Widespread SERVFAIL problem related to DNS 0x20


#21

We probably won’t disable capsforid - we’ve been running with it for three years now, and while it’s occasionally unearthed some resolvers that break, it’s been rare, and most of them have been willing to roll out fixes. It seems like in this case, it was actually the rollout of our edns-buffer-size: 512 change that triggered this bug in Unbound. If anything we might consider increasing that somewhat to a number that is still lower than most Internet path MTUs, but it’s not immediately clear to me that this issue warrants that.

My understanding is that even before CommunityDNS rolled out their change, this was an intermittent error, so one attempt might fail but the next attempt might succeed. In a typical setup with renewal attempts starting at 30 days and retrying twice a day, I would expect that the vast majority of renewals would eventually succeed. Do you have any examples of certificates that are consistently failing renewal?

The validation logs from Boulder show a pretty typical base rate of SERVFAILs related to domains ending in “.be” over the last 14 days – about 5 per hour.


#22

Is this increasing 5 per hour? Or is that a revolving pool of names?
[where some of those names (eventually) get served and drop off]


#23

Nope, not increasing. Mostly it’s a revolving pool of names, but they are failing for unrelated reasons (e.g. authoritative resolver returns SERVFAIL for CAA).


#24

I dunno… I was worried about one user with a multi-domain .pl certificate. They were able to renew 2 days after posting here, but that was about 12 hours after their previous certificate expired.

https://crt.sh/?q=mail.majchrowski.waw.pl


#25

Thanks for flagging that thread - I missed it previously, and I’m bummed to hear they had a 12 hour outage. If there are others that are still stuck on repeated retries, please do let me know.


#26

A friend said they had to (manually) try 5 times before the renewal would pass, and this matched what we were seeing with letsdebug.net for .gr domains, but that was before CDNS started rolling out a fix. I don’t have real data though and I would certainly trust your logs showing (presumably) a similarly low failure rate for .gr domains.

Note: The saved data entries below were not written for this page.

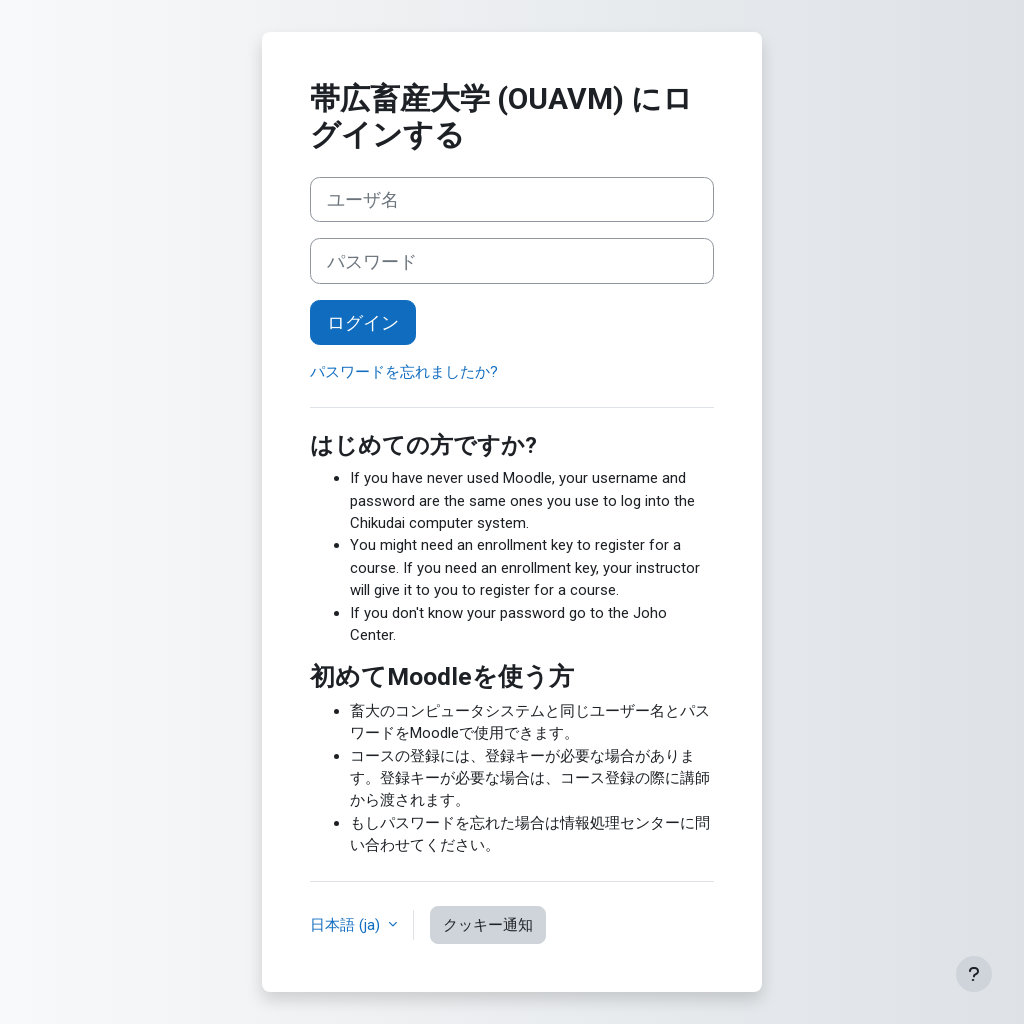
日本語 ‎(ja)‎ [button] (347, 925)
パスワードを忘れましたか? (404, 372)
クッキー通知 (488, 925)
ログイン (363, 322)
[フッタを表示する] (974, 974)
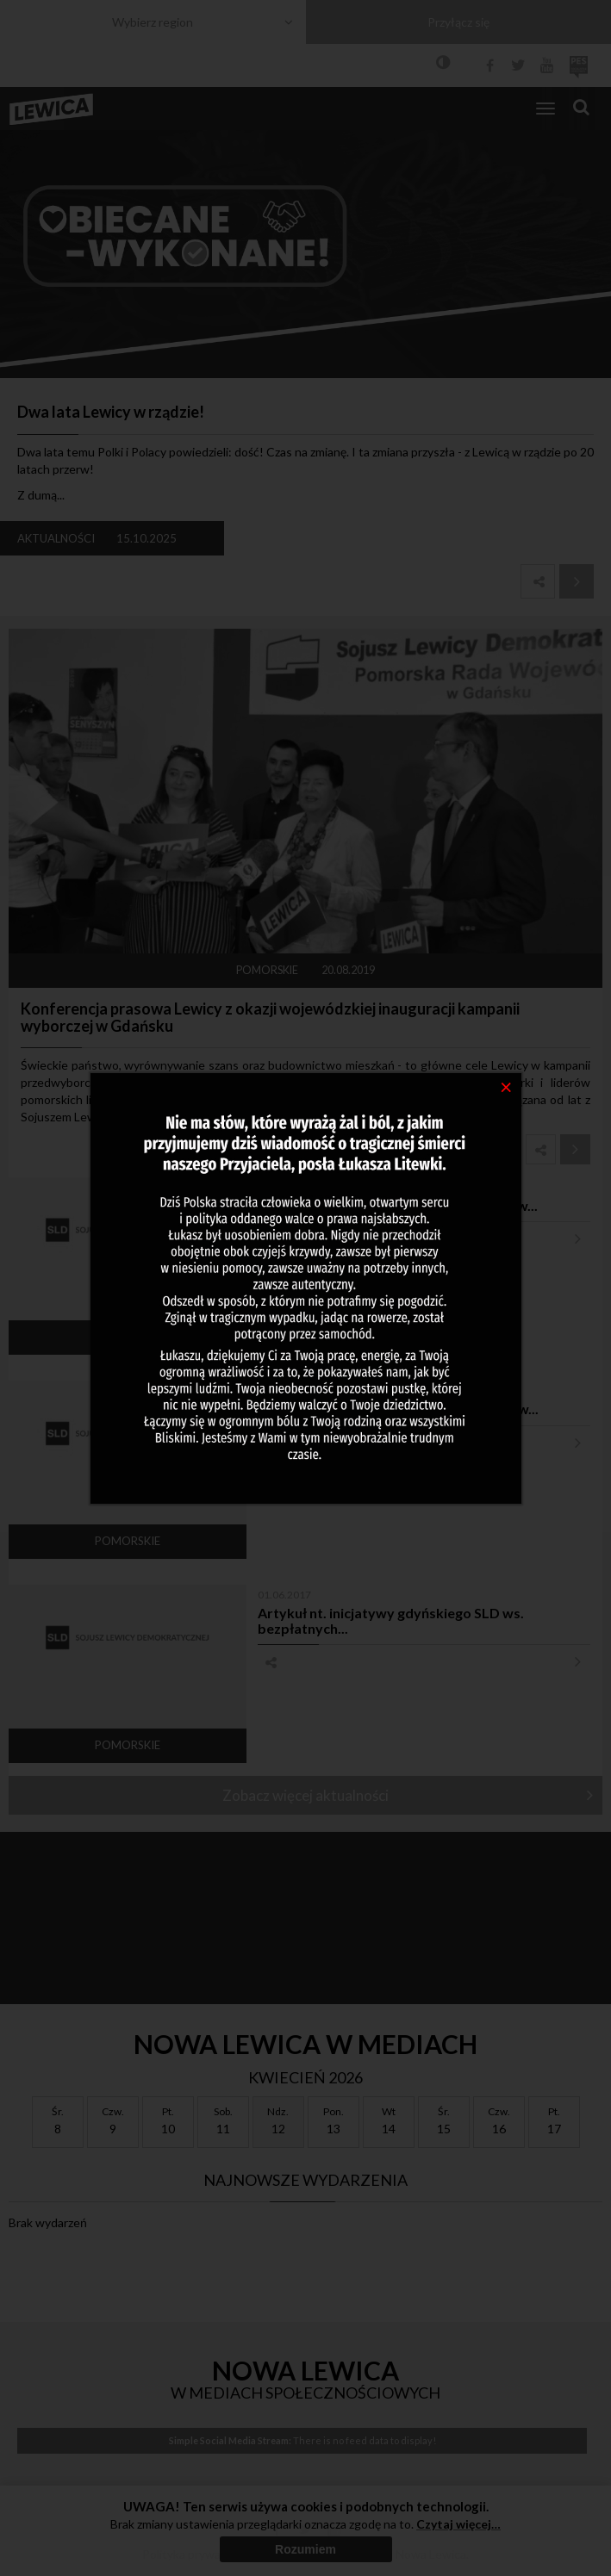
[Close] (506, 1086)
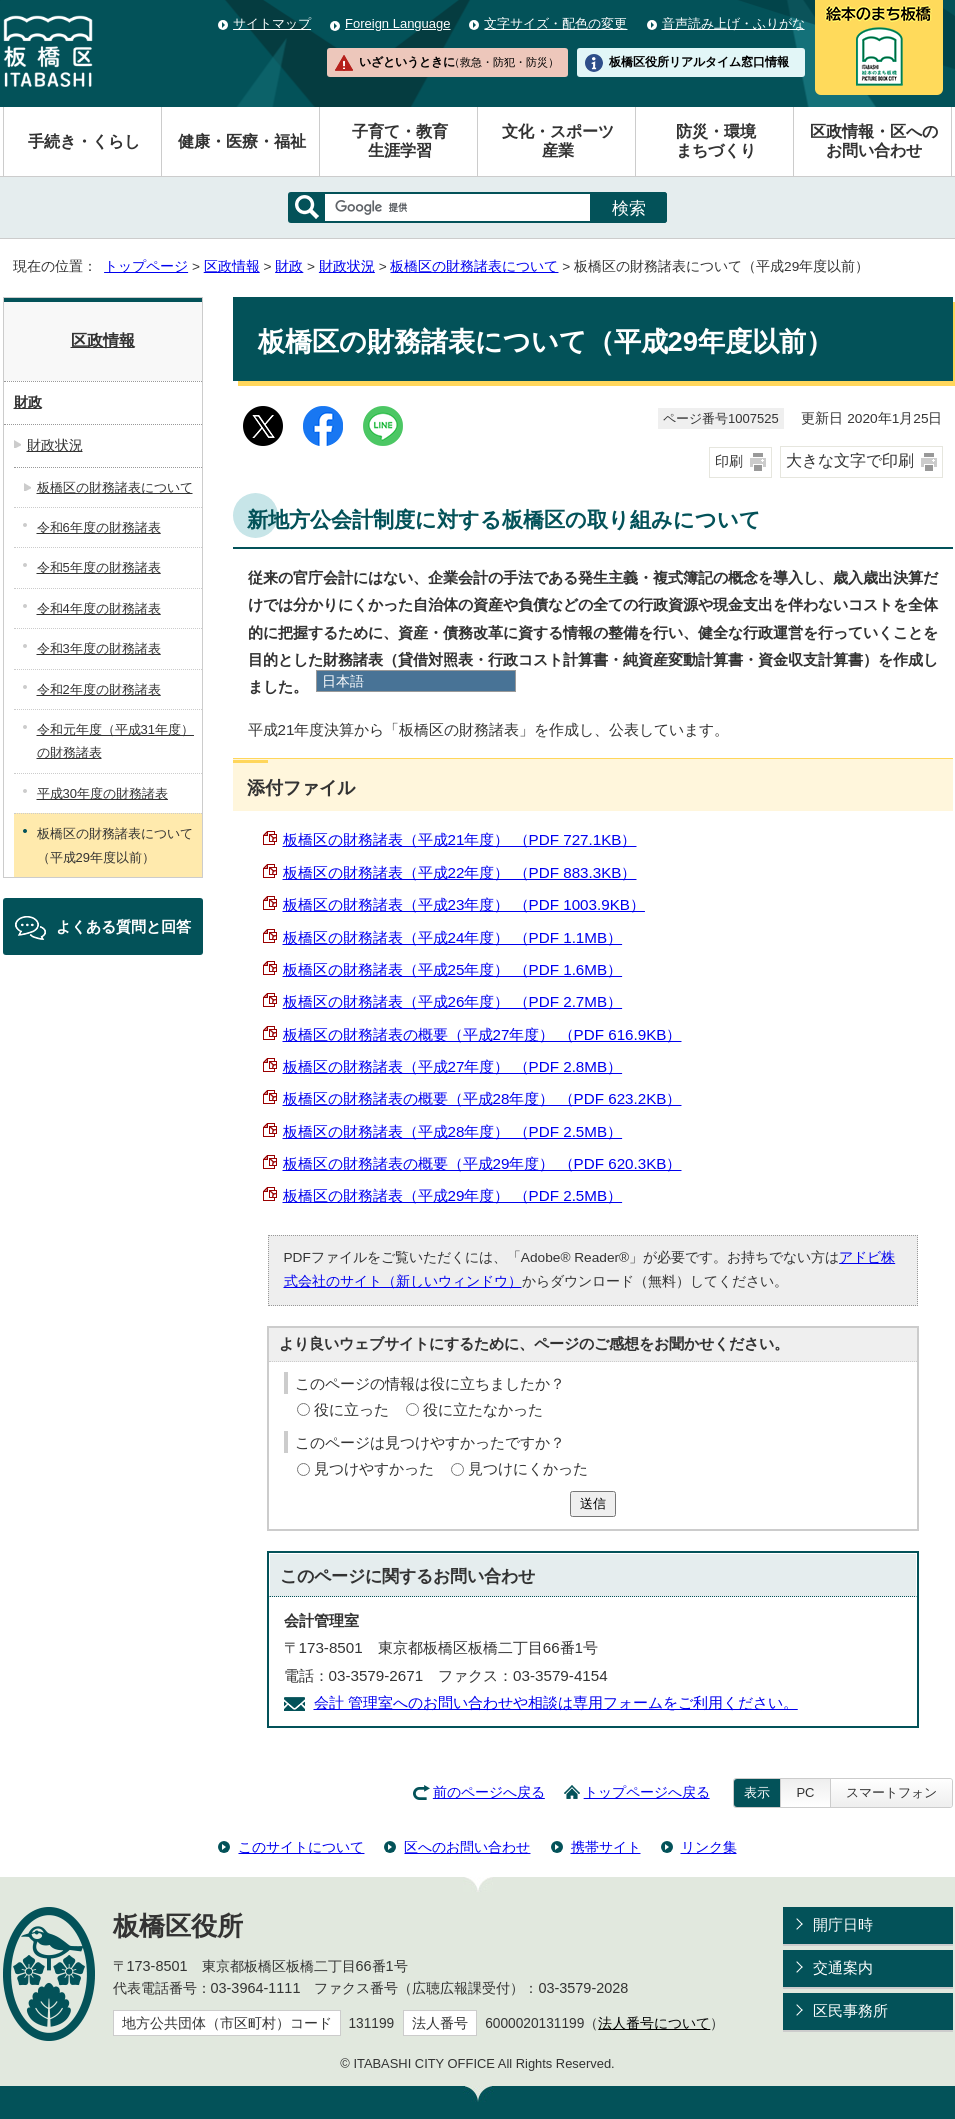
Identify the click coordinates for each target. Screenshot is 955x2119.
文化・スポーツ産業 (558, 141)
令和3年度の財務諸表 (99, 648)
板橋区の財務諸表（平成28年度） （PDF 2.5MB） (453, 1131)
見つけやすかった (374, 1468)
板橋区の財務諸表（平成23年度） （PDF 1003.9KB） (464, 904)
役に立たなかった (483, 1409)
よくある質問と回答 (123, 926)
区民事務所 (850, 2010)
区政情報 (232, 266)
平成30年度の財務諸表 (102, 793)
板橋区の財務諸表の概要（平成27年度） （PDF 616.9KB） (482, 1034)
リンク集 (709, 1847)
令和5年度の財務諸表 (99, 567)
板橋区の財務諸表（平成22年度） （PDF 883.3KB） (460, 872)
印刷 (729, 461)
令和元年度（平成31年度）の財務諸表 (115, 741)
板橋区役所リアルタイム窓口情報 (699, 62)
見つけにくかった (528, 1468)
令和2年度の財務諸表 (99, 689)
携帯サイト (606, 1847)
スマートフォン (891, 1792)
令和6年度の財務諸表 (99, 527)
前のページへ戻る (489, 1792)
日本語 (343, 681)
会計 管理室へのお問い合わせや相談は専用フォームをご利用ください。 (556, 1702)
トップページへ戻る (647, 1792)
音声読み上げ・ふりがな (733, 23)
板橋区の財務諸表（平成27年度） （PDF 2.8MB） (453, 1066)
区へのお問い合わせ (467, 1847)
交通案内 (843, 1967)
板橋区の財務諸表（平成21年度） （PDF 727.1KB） (460, 839)
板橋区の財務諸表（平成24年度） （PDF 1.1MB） (453, 937)
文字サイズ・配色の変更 (555, 23)
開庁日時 (843, 1924)
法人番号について (654, 2023)
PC (805, 1792)
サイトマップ (272, 23)
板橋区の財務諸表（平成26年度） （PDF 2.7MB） (453, 1001)
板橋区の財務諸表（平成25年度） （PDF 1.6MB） (453, 969)
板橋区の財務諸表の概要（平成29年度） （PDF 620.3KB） (482, 1163)
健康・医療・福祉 (242, 141)
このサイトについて (301, 1847)
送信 (593, 1503)
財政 (289, 266)
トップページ (146, 266)
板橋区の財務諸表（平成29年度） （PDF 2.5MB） (453, 1195)
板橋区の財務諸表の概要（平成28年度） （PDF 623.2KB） (482, 1098)
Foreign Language (397, 23)
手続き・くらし (84, 141)
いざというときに (459, 62)
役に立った (351, 1409)
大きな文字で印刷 (850, 460)
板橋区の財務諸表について (474, 266)
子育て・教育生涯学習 (400, 141)
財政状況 (347, 266)
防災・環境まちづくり (716, 141)
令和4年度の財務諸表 (99, 608)
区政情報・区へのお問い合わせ (874, 141)
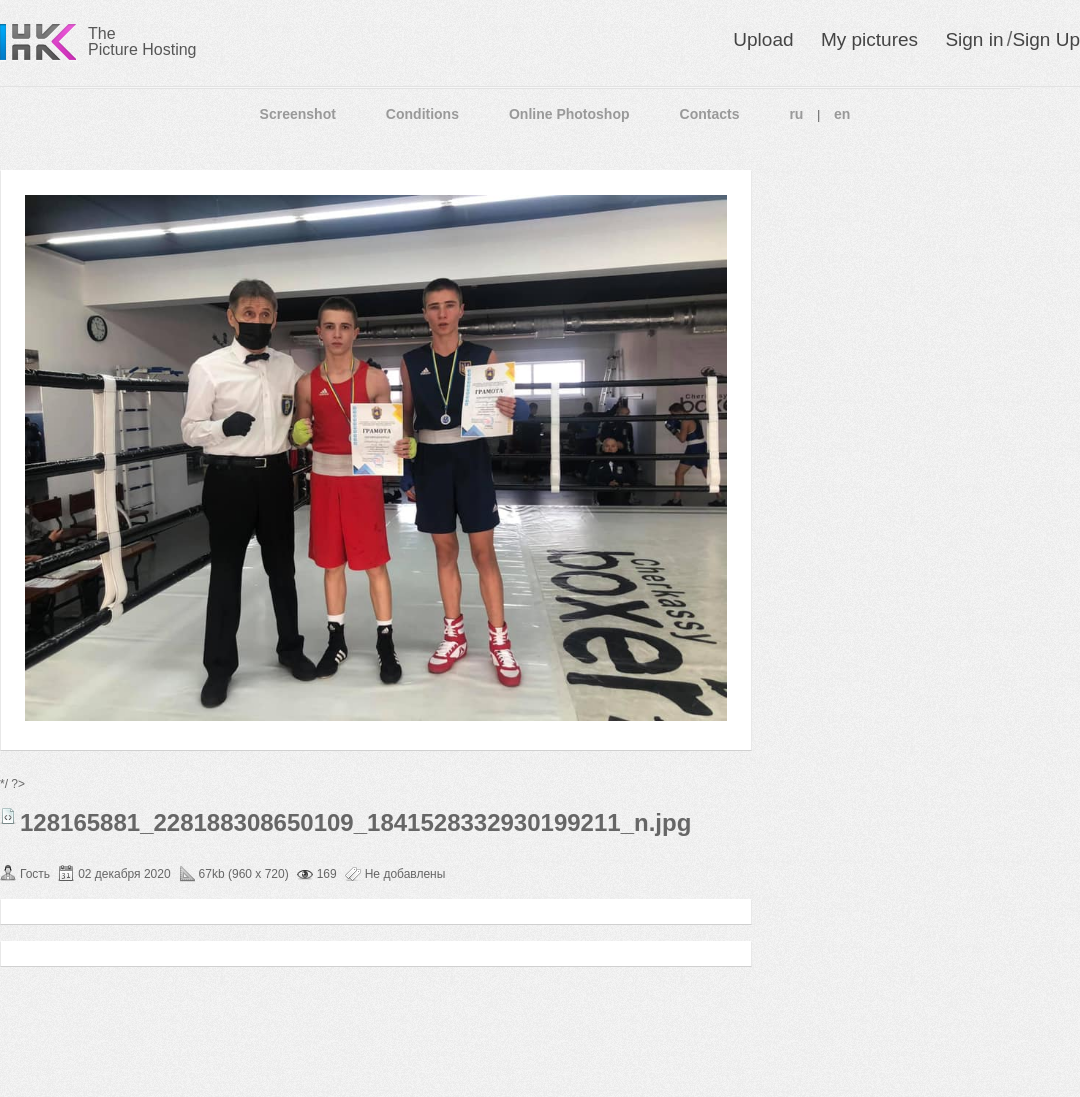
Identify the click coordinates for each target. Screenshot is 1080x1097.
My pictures (869, 39)
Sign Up (1046, 39)
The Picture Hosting (142, 41)
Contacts (710, 114)
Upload (763, 39)
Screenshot (298, 114)
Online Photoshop (569, 114)
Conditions (422, 114)
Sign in (974, 39)
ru (796, 114)
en (842, 114)
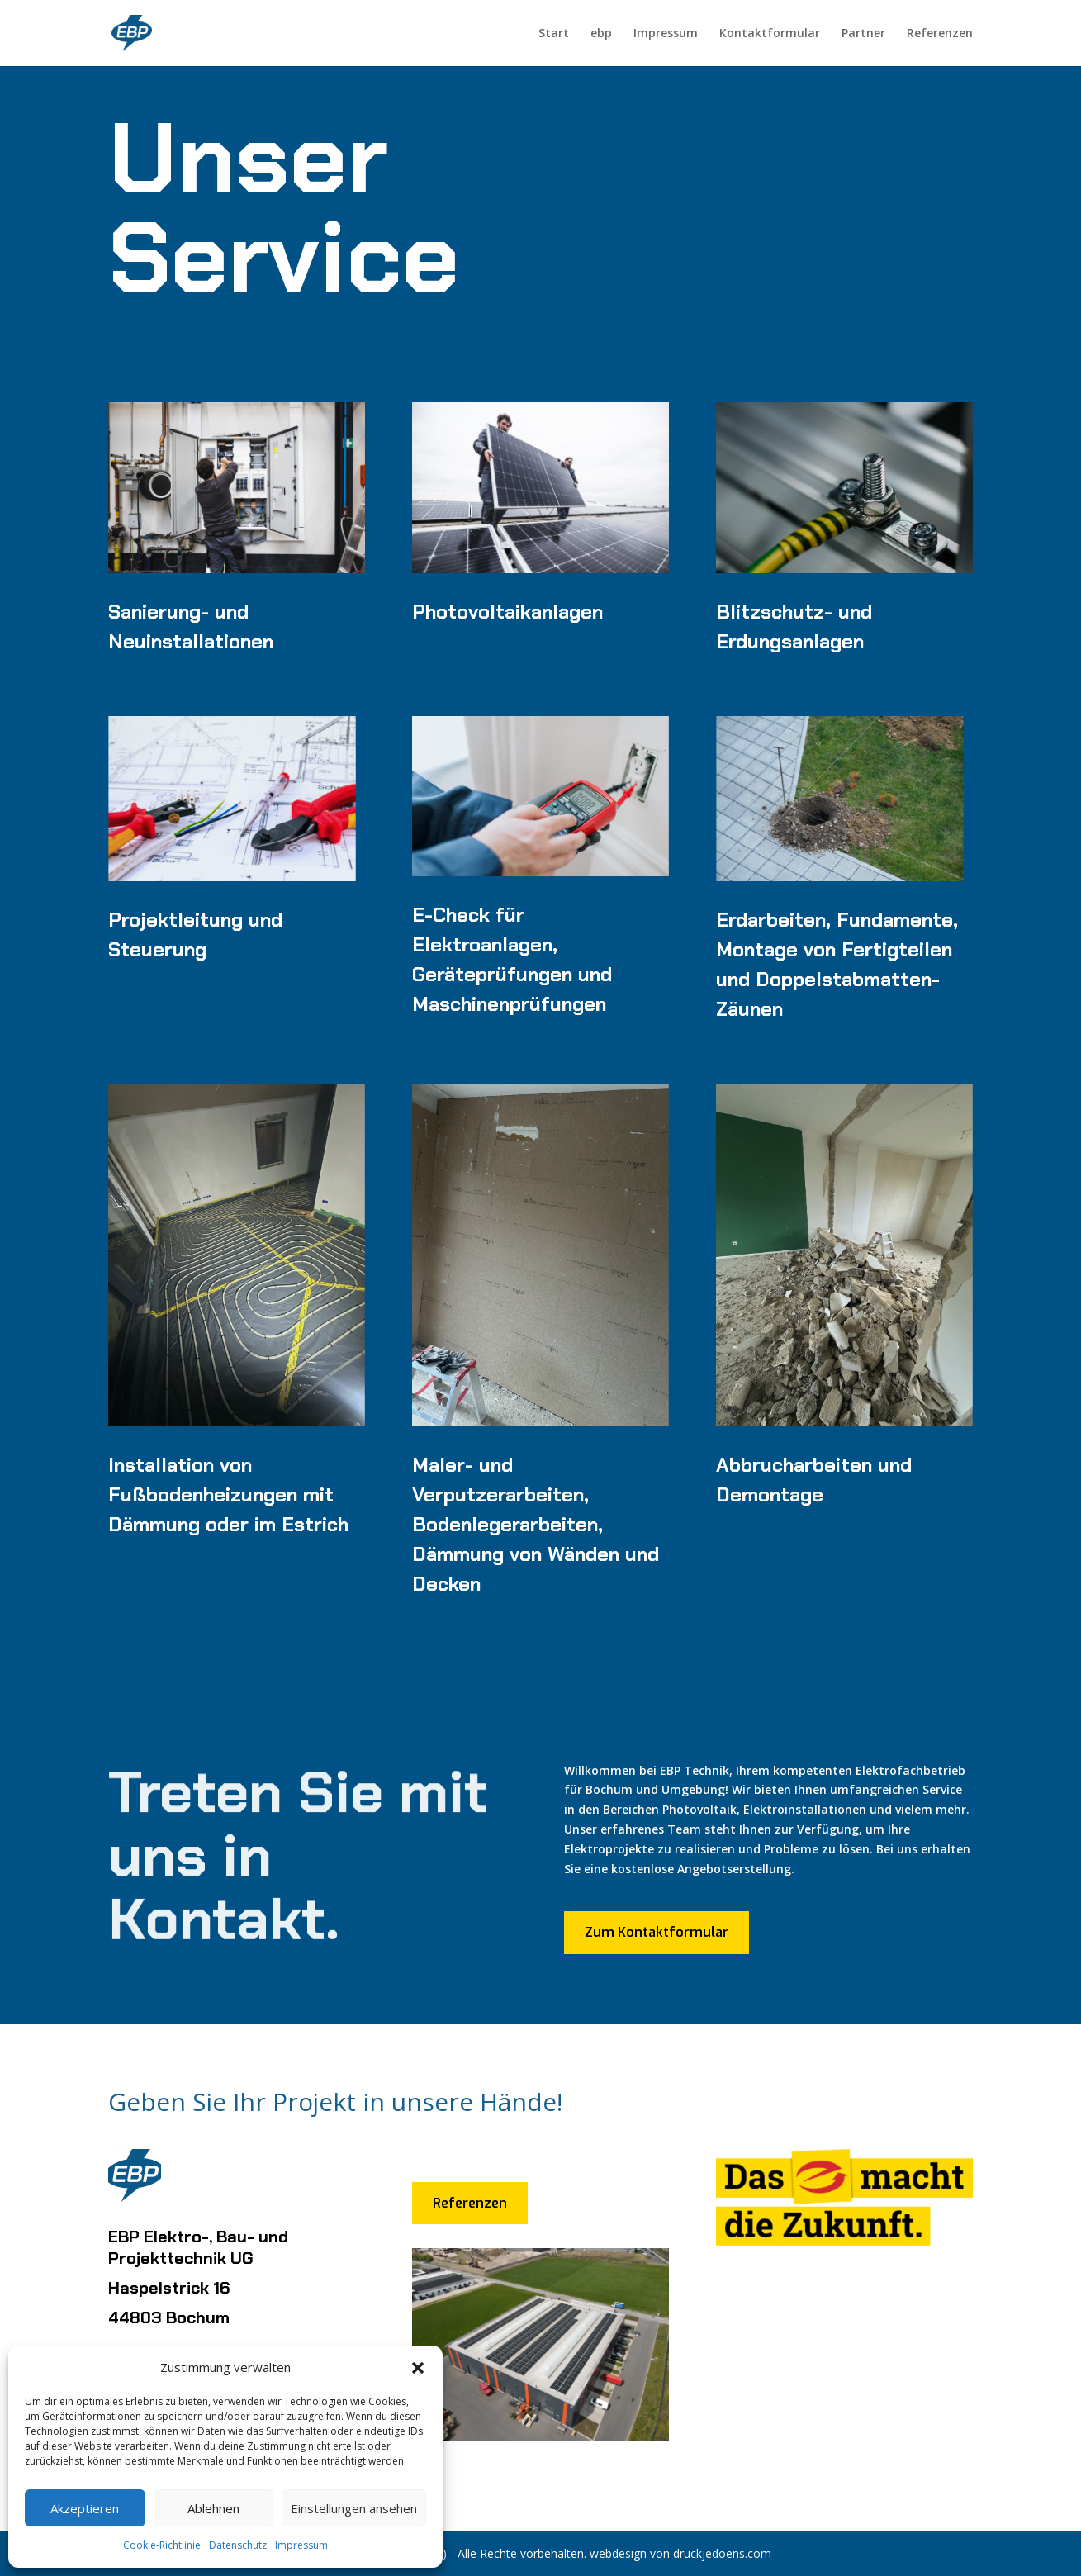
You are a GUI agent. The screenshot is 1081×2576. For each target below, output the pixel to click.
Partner (863, 33)
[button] (418, 2368)
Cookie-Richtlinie (162, 2545)
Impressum (301, 2545)
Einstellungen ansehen (354, 2508)
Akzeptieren (84, 2508)
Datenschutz (238, 2545)
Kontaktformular (769, 33)
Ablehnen (213, 2508)
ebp (601, 33)
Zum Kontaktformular (656, 1932)
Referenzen (940, 33)
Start (553, 33)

Yet I doubt most affected users would come forward with such a problem, as they get the impression (also from the LE article on CAA) it is due to something on their side – GRNET has seen reports from users (falsely) claiming we had even disabled LE.

In any case I do get your point about capsforid; I was only suggesting that, knowing the fallback suffers from trivial breakage, 0x20 could be disabled until you get the patch.


#27

Sorry your users have been blaming you for the issues - I know that’s got to be frustrating!


#28

We were notified that per CDNS the 0x20 fix has been rolled out to all instances as of 20:30 UTC yesterday.